Levy our customers, not us – telco bodies
If the government wants rural schools to receive broadband speeds of 100Mbps it should get consumers to pay for it. That’s the view of the two telco industry bodies.
Both the Telecommunications Industry Group (members consist of most telco CEOs with notable exceptions TelstraClear and 2degrees) and the Telecommunications Carriers Forum (most telcos with exception of 2degrees) present a unified view in their submissions to the government’s $300 million rural broadband proposal.
In essence, the government plans to roll out fibre broadband to 93% of rural schools, which will serve their communities as a kind of connectivity hub and enable 80% of rural households to receive speeds of at least 5Mbps.
To help pay for this the government is proposing a levy on telcos. It would replace the existing Telecommunications Service Obligation (TSO), which is considered outdated because it collects about $70 million a year from all providers (including Telecom) and then hands the whole lot over to Telecom to maintain the copper lines to rural homes.
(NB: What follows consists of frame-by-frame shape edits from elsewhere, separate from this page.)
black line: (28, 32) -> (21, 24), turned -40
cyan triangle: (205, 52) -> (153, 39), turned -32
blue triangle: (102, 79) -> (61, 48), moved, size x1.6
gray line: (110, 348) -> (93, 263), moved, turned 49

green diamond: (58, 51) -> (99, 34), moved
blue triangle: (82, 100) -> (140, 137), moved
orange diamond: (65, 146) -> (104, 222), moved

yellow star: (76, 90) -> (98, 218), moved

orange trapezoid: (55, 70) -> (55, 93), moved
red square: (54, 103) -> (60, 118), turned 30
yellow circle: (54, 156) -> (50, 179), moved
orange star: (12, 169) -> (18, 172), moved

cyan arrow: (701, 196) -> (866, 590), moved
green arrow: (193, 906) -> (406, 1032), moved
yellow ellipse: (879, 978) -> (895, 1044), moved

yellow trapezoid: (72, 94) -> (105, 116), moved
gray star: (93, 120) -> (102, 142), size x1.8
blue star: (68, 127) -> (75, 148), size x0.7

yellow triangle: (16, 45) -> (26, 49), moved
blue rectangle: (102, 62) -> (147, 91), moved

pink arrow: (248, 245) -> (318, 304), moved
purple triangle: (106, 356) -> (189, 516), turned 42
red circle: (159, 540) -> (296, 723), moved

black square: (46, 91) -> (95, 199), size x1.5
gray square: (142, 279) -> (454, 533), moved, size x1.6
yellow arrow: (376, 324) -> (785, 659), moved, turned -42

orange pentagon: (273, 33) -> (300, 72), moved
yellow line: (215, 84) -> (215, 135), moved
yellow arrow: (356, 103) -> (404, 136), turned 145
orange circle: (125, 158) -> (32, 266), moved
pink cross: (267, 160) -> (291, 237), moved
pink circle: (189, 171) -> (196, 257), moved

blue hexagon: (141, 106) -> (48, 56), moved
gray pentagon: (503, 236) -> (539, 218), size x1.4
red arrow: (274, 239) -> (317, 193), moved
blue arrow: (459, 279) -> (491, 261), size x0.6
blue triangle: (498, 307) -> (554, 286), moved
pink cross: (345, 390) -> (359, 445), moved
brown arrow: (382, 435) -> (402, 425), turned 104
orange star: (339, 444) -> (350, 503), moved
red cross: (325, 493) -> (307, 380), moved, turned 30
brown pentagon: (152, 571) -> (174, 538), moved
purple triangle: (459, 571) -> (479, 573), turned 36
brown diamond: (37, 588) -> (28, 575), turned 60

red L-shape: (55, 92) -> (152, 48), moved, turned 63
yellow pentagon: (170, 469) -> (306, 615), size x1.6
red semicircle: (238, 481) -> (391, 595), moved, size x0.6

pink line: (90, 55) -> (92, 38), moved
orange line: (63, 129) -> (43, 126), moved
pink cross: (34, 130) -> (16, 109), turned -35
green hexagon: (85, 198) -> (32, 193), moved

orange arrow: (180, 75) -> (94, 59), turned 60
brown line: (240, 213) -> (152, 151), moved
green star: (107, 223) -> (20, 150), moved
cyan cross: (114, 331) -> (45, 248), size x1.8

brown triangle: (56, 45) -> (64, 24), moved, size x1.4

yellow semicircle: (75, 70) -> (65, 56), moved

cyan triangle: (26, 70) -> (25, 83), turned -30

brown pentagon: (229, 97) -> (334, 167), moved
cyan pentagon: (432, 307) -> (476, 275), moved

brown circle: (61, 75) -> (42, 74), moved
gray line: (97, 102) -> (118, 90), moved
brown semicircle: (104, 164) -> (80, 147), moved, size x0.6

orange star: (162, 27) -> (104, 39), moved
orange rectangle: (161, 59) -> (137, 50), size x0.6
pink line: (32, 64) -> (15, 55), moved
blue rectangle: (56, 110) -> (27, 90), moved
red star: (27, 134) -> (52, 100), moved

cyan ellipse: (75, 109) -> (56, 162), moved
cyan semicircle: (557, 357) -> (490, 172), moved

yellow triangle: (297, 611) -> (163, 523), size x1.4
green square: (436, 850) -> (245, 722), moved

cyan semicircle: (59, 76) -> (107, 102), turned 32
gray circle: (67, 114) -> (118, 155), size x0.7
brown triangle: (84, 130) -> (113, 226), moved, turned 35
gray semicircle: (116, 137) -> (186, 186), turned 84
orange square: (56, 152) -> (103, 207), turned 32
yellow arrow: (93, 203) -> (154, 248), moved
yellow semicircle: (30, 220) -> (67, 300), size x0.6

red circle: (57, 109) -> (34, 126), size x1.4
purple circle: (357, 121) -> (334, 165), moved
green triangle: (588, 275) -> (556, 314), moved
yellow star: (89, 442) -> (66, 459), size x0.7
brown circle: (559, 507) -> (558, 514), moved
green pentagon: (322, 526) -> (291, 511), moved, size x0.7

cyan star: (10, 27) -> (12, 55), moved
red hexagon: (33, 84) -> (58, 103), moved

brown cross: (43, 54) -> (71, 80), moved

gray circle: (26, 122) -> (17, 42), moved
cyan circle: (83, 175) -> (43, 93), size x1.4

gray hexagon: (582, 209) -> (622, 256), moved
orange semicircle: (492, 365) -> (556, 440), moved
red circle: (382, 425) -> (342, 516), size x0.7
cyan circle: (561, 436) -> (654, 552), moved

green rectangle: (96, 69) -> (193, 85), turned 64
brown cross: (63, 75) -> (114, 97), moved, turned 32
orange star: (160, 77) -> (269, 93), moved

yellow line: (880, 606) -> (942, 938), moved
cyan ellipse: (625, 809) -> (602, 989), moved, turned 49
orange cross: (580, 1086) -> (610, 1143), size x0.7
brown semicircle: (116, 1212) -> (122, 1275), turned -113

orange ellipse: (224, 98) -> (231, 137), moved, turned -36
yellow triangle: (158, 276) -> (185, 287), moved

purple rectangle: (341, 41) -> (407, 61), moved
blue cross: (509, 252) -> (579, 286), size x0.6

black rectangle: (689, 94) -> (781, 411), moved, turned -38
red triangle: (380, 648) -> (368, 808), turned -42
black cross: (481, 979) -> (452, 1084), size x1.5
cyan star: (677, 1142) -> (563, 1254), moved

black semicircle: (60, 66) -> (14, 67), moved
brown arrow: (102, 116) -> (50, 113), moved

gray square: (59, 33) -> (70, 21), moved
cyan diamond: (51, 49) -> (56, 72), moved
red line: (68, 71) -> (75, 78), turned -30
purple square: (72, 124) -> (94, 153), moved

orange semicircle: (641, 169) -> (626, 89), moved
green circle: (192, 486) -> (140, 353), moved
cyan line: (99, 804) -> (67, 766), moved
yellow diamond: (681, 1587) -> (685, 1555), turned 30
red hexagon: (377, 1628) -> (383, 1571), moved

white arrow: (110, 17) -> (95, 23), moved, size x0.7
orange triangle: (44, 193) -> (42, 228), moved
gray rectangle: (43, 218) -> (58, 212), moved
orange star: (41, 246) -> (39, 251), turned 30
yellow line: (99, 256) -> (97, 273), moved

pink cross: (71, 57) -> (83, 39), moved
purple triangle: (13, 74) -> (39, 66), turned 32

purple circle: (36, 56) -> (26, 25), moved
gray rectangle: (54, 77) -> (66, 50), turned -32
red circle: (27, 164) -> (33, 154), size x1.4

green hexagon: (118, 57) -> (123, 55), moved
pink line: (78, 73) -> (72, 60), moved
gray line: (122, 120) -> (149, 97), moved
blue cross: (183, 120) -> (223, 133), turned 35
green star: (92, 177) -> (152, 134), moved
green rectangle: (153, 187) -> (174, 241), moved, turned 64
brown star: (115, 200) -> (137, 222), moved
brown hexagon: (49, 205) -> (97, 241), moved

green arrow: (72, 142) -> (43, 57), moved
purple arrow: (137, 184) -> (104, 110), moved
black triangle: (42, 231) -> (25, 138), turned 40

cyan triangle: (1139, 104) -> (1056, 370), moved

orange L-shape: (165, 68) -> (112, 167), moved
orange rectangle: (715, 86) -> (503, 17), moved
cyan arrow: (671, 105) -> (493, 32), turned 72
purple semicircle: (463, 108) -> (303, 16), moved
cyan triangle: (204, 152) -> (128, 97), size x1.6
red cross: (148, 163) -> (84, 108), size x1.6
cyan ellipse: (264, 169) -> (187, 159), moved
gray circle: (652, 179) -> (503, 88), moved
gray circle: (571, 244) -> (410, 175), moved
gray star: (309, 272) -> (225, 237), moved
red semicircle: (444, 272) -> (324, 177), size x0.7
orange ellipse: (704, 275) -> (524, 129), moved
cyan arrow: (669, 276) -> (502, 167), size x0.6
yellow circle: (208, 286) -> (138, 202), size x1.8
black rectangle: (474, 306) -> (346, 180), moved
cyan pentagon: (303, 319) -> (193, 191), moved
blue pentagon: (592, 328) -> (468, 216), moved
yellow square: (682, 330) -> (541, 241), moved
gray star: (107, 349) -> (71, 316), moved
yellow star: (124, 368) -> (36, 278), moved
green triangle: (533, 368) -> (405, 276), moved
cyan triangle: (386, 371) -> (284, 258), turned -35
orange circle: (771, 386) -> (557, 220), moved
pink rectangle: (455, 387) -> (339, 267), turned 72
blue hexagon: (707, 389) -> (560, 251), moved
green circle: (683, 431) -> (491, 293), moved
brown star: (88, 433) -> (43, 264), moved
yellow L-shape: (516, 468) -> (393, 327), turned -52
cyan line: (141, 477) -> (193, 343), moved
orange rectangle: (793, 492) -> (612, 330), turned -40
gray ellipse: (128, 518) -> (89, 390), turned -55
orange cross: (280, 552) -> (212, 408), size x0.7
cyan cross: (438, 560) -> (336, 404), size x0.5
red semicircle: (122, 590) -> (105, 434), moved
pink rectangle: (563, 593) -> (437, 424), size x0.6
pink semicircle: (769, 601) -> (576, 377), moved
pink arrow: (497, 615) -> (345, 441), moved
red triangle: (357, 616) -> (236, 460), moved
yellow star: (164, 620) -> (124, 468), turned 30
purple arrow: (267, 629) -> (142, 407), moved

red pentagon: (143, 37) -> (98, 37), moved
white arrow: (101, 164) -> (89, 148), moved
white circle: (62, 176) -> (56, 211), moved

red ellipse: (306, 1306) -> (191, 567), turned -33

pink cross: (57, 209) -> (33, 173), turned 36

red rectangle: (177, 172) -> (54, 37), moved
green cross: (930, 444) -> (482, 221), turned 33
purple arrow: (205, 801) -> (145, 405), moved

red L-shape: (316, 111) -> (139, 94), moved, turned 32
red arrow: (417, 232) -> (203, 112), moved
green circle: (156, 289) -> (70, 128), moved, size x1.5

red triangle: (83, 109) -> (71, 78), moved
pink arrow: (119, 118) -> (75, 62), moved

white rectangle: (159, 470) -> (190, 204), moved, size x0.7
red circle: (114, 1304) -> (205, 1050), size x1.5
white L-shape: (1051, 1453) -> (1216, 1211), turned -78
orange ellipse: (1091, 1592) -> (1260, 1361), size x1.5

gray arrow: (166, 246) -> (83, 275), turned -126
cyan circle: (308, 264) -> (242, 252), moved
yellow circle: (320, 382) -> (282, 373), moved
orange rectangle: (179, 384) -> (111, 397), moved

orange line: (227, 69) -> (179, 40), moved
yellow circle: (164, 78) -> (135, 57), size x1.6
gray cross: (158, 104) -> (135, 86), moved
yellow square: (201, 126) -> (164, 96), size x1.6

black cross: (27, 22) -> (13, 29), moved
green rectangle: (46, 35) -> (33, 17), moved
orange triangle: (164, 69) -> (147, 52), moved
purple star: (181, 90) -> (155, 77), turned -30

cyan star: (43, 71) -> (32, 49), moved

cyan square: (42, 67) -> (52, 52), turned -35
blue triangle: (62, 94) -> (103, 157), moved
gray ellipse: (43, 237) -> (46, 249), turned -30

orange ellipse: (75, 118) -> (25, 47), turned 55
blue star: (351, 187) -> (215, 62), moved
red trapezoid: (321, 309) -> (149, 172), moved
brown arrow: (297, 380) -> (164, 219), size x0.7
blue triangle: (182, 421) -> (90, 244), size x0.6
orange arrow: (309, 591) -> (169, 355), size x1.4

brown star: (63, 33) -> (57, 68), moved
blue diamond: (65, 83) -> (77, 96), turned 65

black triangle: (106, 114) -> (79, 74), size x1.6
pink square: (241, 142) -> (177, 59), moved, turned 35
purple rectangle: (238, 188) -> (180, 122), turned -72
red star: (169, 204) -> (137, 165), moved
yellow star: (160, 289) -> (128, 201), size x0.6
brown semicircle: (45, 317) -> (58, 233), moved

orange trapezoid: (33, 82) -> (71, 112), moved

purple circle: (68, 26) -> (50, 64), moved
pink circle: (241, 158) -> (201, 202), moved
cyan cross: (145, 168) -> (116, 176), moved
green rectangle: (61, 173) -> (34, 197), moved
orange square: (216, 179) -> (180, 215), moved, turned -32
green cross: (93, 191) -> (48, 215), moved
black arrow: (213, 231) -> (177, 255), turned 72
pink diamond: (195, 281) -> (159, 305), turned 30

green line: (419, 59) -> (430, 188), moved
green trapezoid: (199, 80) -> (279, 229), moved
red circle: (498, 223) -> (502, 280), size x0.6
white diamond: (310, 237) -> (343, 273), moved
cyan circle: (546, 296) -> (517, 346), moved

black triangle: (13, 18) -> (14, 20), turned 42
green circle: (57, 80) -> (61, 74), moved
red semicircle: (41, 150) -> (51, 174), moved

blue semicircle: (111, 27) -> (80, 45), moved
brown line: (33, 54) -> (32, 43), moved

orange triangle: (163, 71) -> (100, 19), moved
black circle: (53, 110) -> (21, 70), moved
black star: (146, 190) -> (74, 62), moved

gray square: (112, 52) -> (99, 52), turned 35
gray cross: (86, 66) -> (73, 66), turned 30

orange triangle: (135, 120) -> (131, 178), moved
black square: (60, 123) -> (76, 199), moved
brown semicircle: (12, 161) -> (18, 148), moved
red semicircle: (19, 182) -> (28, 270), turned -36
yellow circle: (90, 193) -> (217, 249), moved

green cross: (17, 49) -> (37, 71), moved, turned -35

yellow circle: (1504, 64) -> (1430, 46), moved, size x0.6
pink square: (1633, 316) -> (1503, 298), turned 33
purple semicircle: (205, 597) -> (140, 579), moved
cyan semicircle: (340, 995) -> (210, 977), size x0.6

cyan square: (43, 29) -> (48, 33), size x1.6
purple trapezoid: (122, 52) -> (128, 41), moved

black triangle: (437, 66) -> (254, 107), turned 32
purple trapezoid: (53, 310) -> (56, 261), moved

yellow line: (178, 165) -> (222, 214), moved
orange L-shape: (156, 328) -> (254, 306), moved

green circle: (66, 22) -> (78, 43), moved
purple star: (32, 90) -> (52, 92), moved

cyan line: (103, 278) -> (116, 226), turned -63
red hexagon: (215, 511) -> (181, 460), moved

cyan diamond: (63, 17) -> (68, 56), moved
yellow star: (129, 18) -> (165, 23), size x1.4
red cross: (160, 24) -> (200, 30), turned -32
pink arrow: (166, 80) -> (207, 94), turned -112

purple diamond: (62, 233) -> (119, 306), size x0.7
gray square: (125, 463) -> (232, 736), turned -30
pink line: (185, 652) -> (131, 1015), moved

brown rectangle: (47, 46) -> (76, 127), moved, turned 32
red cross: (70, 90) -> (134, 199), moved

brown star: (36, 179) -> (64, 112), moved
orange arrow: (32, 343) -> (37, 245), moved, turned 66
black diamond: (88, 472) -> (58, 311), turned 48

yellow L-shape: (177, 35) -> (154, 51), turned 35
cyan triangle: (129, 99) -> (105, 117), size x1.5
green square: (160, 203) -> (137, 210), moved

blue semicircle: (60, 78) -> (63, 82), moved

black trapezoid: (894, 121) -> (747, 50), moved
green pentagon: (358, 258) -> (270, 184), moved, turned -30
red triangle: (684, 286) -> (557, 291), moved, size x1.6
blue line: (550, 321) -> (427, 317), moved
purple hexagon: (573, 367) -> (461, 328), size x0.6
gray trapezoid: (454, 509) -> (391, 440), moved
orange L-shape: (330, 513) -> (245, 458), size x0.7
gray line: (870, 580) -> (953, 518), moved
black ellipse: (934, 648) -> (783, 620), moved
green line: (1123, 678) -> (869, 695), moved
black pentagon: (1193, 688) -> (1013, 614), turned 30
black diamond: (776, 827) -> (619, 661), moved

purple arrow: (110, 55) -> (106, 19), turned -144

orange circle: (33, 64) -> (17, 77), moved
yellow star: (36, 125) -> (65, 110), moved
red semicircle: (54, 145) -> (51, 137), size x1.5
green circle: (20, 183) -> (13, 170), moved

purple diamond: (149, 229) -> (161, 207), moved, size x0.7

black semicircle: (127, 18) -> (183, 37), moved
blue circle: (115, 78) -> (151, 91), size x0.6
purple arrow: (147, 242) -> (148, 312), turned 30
Both the TIG and TCF view the proposed levy as an unfair tax, and they object to the supply side of the industry having to foot the bill for government policies.
“This is an exercise in social policy in which Government involvement is necessary to promote more infrastructure investment than is economically justifiable by private investors at the present time,” reads the TIG submission, before endorsing the TCF submission.
The TCF says public money should fund the rural proposal and if a levy is imposed it’s likely to be passed directly onto the end user.
“The design of the Levy effectively puts the cost of the Government’s policy onto the industry. From an economic perspective, it is unlikely that the industry could absorb the entire cost of the levy and ultimately the cost is likely to be worn by end user customers in some way,” says the TCF submission.
The TCF proposes that the levy base be broadened beyond telcos to include those who provide services over their networks – such as data linking and entertainment services. But, as levying international sites such as Google and YouTube would be difficult, the TCF suggests instead a consumer levy, similar to that proposed by the UK government, would “provide a more transparent means of setting and recovering the industry cost.”
“A demand side consumer levy as proposed is likely to be simpler to apply than supply side levies that should capture content providers," the submission reads.
The government received 67 submissions on the rural broadband proposal and 23 on the TSO reform proposal. These include submissions from individual telcos, lines companies, community boards, iwi and rural businesses. ICT Minister Steven Joyce expects to announce the final policies early next year.